望著鬢角已經出現白霜的父親,依然是那樣風度翩翩的樣子,何小曼不由感慨。人果然除了好看以外,還會有一種叫風度的東西,何立華是真有。
「也不用等退休啊。等什麼時候工作沒那麼忙,就休個假,和我媽一起去香江玩玩,或者特區。」
「我們要先去首都。上次去還是剛結婚的時候了。」何立華回憶道,「你媽還不肯去,怕我花錢。後來我是哄著她,說我拿了一筆獎金,她才肯去。」
王秀珍笑道:「是啊,從那時候開始,就看出你會哄騙。小曼你知道伐,你爸哪裡拿了什麼獎金,他怕我不肯去,跟師兄弟借了一百塊錢,後來十塊十塊的,還了大半年呢。

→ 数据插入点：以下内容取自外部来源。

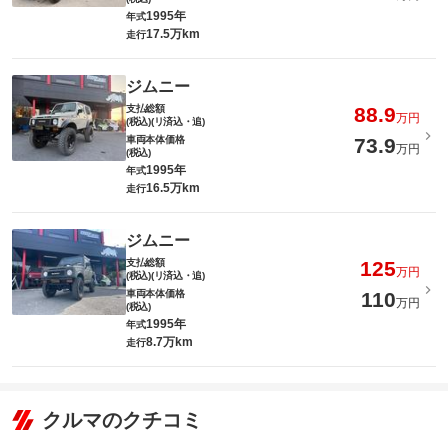
1995年
年式
17.5万km
走行
ジムニー
支払総額
88.9
万円
(税込)(リ済込・追)
車両本体価格
73.9
万円
(税込)
1995年
年式
16.5万km
走行
ジムニー
支払総額
125
万円
(税込)(リ済込・追)
車両本体価格
110
万円
(税込)
1995年
年式
8.7万km
走行
クルマのクチコミ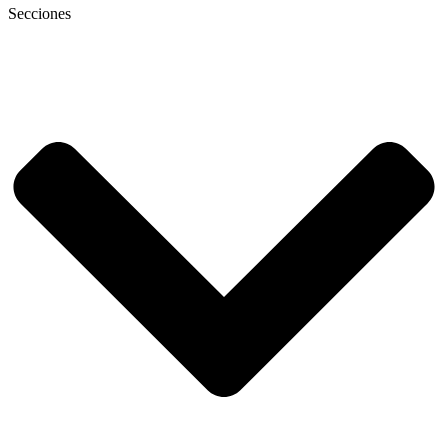
Secciones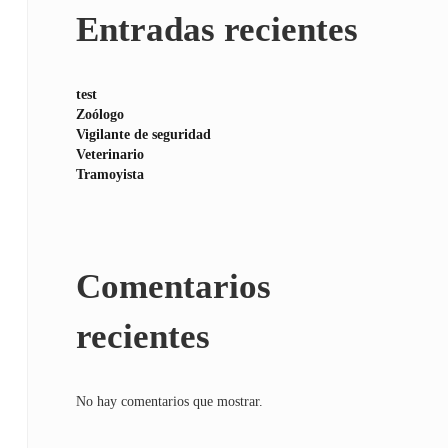
Entradas recientes
test
Zoólogo
Vigilante de seguridad
Veterinario
Tramoyista
Comentarios
recientes
No hay comentarios que mostrar.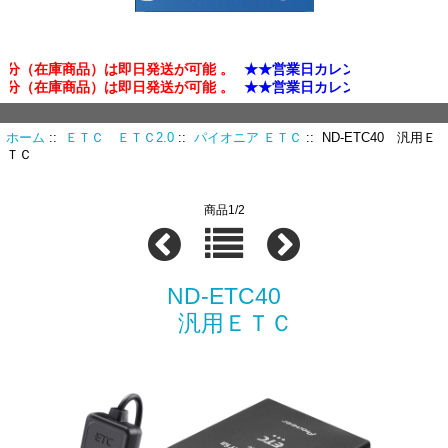
分（在庫商品）は即日発送が可能 。
★★営業日カレンダー確認★★
分（在庫商品）は即日発送が可能 。
★★営業日カレンダー確認★★
ホーム
::
ＥＴＣ ＥＴＣ2.0
::
パイオニア ＥＴＣ
:: ND-ETC40 汎用Ｅ
ＴＣ
商品1/2
ND-ETC40
汎用ＥＴＣ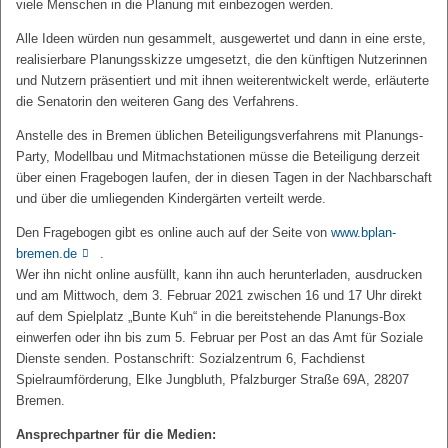
viele Menschen in die Planung mit einbezogen werden.
Alle Ideen würden nun gesammelt, ausgewertet und dann in eine erste,
realisierbare Planungsskizze umgesetzt, die den künftigen Nutzerinnen
und Nutzern präsentiert und mit ihnen weiterentwickelt werde, erläuterte
die Senatorin den weiteren Gang des Verfahrens.
Anstelle des in Bremen üblichen Beteiligungsverfahrens mit Planungs-
Party, Modellbau und Mitmachstationen müsse die Beteiligung derzeit
über einen Fragebogen laufen, der in diesen Tagen in der Nachbarschaft
und über die umliegenden Kindergärten verteilt werde.
Den Fragebogen gibt es online auch auf der Seite von
www.bplan-
bremen.de
.
Wer ihn nicht online ausfüllt, kann ihn auch herunterladen, ausdrucken
und am Mittwoch, dem 3. Februar 2021 zwischen 16 und 17 Uhr direkt
auf dem Spielplatz „Bunte Kuh“ in die bereitstehende Planungs-Box
einwerfen oder ihn bis zum 5. Februar per Post an das Amt für Soziale
Dienste senden. Postanschrift: Sozialzentrum 6, Fachdienst
Spielraumförderung, Elke Jungbluth, Pfalzburger Straße 69A, 28207
Bremen.
Ansprechpartner für die Medien: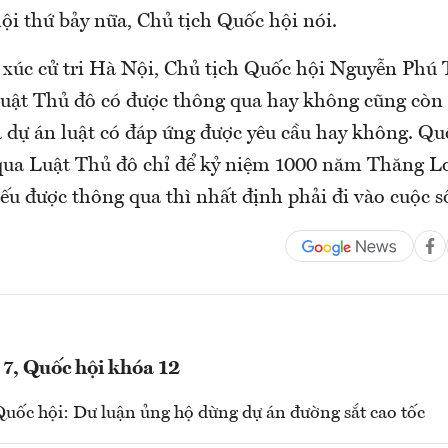
ội thứ bảy nữa, Chủ tịch Quốc hội nói.
p xúc cử tri Hà Nội, Chủ tịch Quốc hội Nguyễn Phú
ật Thủ đô có được thông qua hay không cũng còn
 dự án luật có đáp ứng được yêu cầu hay không. Qu
ua Luật Thủ đô chỉ để kỷ niệm 1000 năm Thăng Lo
ếu được thông qua thì nhất định phải đi vào cuộc s
 7, Quốc hội khóa 12
Quốc hội: Dư luận ủng hộ dừng dự án đường sắt cao tốc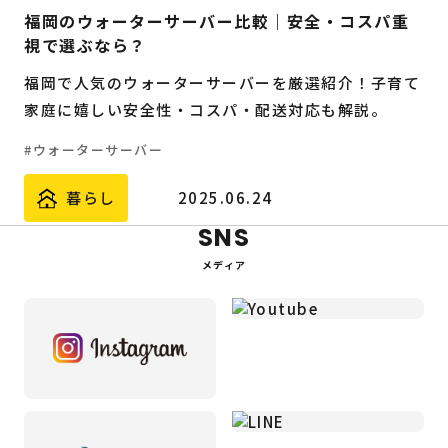
福岡のウォーターサーバー比較｜安全・コスパ重
視で選ぶなら？
福岡で人気のウォーターサーバーを厳選紹介！子育て
家庭に嬉しい安全性・コスパ・配送対応も解説。
ウォーターサーバー
暮らし
2025.06.24
SNS
メディア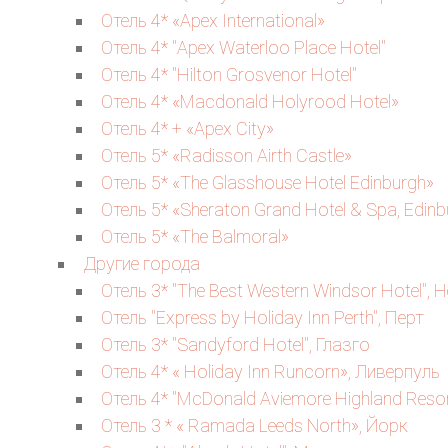
Отель 4* «Apex International»
Отель 4* "Apex Waterloo Place Hotel"
Отель 4* "Hilton Grosvenor Hotel"
Отель 4* «Macdonald Holyrood Hotel»
Отель 4* + «Apex City»
Отель 5* «Radisson Airth Castle»
Отель 5* «The Glasshouse Hotel Edinburgh»
Отель 5* «Sheraton Grand Hotel & Spa, Edinb
Отель 5* «The Balmoral»
Другие города
Отель 3* "The Best Western Windsor Hotel", 
Отель "Express by Holiday Inn Perth", Перт
Отель 3* "Sandyford Hotel", Глазго
Отель 4* « Holiday Inn Runcorn», Ливерпуль
Отель 4* "McDonald Aviemore Highland Reso
Отель 3 * « Ramada Leeds North», Йорк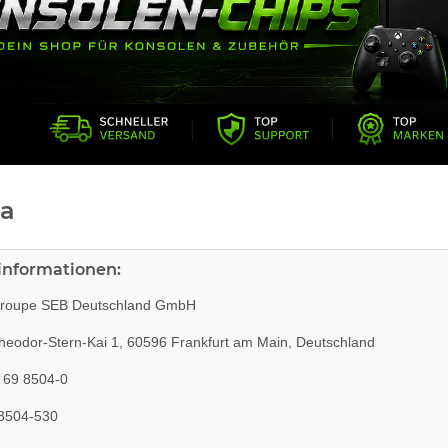
a
rinformationen:
roupe SEB Deutschland GmbH
eodor-Stern-Kai 1, 60596 Frankfurt am Main, Deutschland
 69 8504-0
8504-530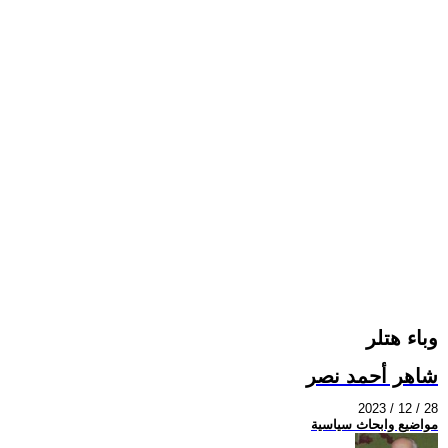
وباء هتلر
شاهر أحمد نصر
2023 / 12 / 28
مواضيع وابحاث سياسية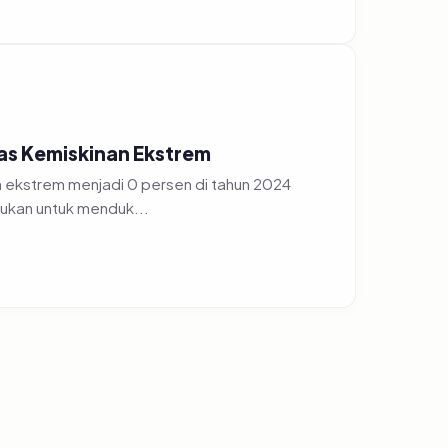
s Kemiskinan Ekstrem
 ekstrem menjadi 0 persen di tahun 2024
ukan untuk menduk...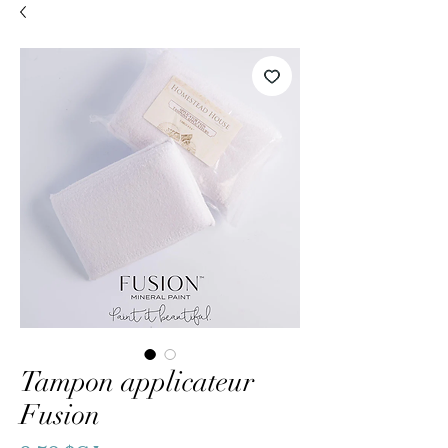
Tampon applicateur
Fusion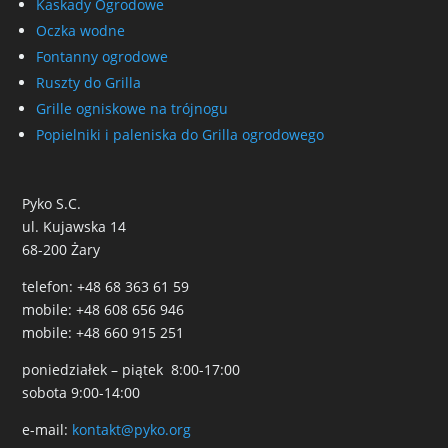
Kaskady Ogrodowe
Oczka wodne
Fontanny ogrodowe
Ruszty do Grilla
Grille ogniskowe na trójnogu
Popielniki i paleniska do Grilla ogrodowego
Pyko S.C.
ul. Kujawska 14
68-200 Żary
telefon: +48 68 363 61 59
mobile: +48 608 656 946
mobile: +48 660 915 251
poniedziałek – piątek 8:00-17:00
sobota 9:00-14:00
e-mail:
kontakt@pyko.org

」
原來這麼老實的父親,也有這樣意外的一面啊!
何小曼心中一動。當下的處境,她是真的迷茫,完全不知道該怎麼處理,或者父親那兒能有答案。
吃過晚飯,她藉口有些撐,非拉著何立華出去散步。
原本何立華是雷打不動要看新聞的,但寶貝女兒今天難得盛情相邀,何立華便也欣然應允。
三月,一股寒潮過去還沒幾天,正是溫度重新攀升新高的時候,夜風已不刺骨,從珍珠弄出去,走在街上散步,還蠻愜意。
「爸,我遇見了讓我覺得困惑的事,想跟你說說。」何小曼挽著何立華的胳膊,沒有繞彎,開門見山。
何立華微笑:「我就知道,你怎麼無緣無故拉著我出來散步。說說看呢,什麼事可以讓我們小曼困惑?」
「是不是所有的欺騙都是罪惡的,都是不應該被原諒的?」
何立華一愣,這個問題也太大了。「這不好一概而論吧,欺騙也要看目的,看結果,不能講得這麼絕對。當然了,能不要欺騙還是不要欺騙,因為後果很難由自己把握,容易引起一系列的後遺症。」
何小曼不由嘆道:「是啊,一個謊言說出口,後來就要有五個十個謊言去圓。沒有窮盡。」
這可真是話中有話。
「怎麼了,是你騙了誰?還是誰騙了你?」
何小曼也不想隱瞞:「爸,你還記得丁硯麼?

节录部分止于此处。